WHAT IS NEEDED — Filter the data for lines with the word "гривень" and copy those lines.

--- DATA SHOWN ---

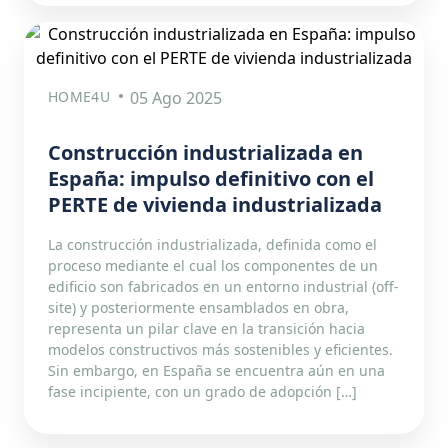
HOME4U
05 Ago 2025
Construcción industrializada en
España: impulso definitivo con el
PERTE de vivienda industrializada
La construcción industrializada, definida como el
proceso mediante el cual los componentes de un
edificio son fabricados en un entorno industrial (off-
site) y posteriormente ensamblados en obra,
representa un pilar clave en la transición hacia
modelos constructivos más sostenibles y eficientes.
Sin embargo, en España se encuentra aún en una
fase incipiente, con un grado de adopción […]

---
--- DATA SHOWN ---

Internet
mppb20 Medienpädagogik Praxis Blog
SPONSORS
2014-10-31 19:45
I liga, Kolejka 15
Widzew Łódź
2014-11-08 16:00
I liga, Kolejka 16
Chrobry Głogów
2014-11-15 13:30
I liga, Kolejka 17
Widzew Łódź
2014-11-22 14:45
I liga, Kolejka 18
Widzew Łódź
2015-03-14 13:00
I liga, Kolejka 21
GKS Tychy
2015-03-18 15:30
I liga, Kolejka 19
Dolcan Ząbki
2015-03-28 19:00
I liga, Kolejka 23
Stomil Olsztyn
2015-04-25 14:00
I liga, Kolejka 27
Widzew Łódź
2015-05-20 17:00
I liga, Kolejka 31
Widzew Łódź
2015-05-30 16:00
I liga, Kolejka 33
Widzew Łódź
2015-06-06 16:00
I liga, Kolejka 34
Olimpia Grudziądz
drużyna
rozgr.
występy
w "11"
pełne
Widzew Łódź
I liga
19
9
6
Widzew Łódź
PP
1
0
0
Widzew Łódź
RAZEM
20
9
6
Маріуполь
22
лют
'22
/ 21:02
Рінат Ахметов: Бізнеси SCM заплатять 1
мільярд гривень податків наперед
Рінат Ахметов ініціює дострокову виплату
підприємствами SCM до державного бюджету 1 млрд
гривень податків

---
--- DATA SHOWN ---

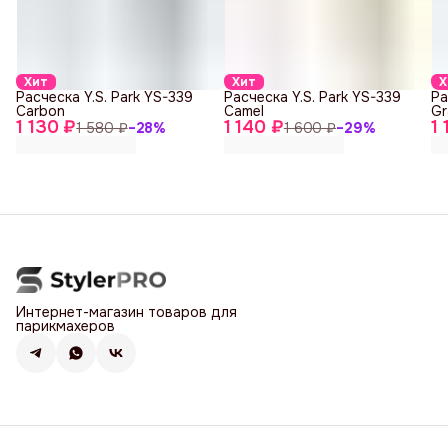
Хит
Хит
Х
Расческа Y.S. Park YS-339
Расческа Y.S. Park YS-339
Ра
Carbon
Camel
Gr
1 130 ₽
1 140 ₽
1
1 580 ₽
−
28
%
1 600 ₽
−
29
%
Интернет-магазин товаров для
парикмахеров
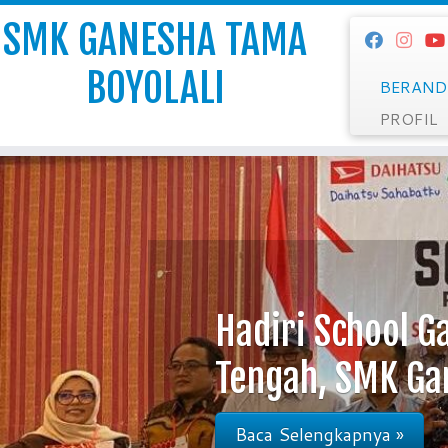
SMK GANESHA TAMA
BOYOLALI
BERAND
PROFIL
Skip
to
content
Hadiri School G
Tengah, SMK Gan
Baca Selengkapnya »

---

OUTPUT OF THE EXERCISE —
мільярд гривень податків наперед
гривень податків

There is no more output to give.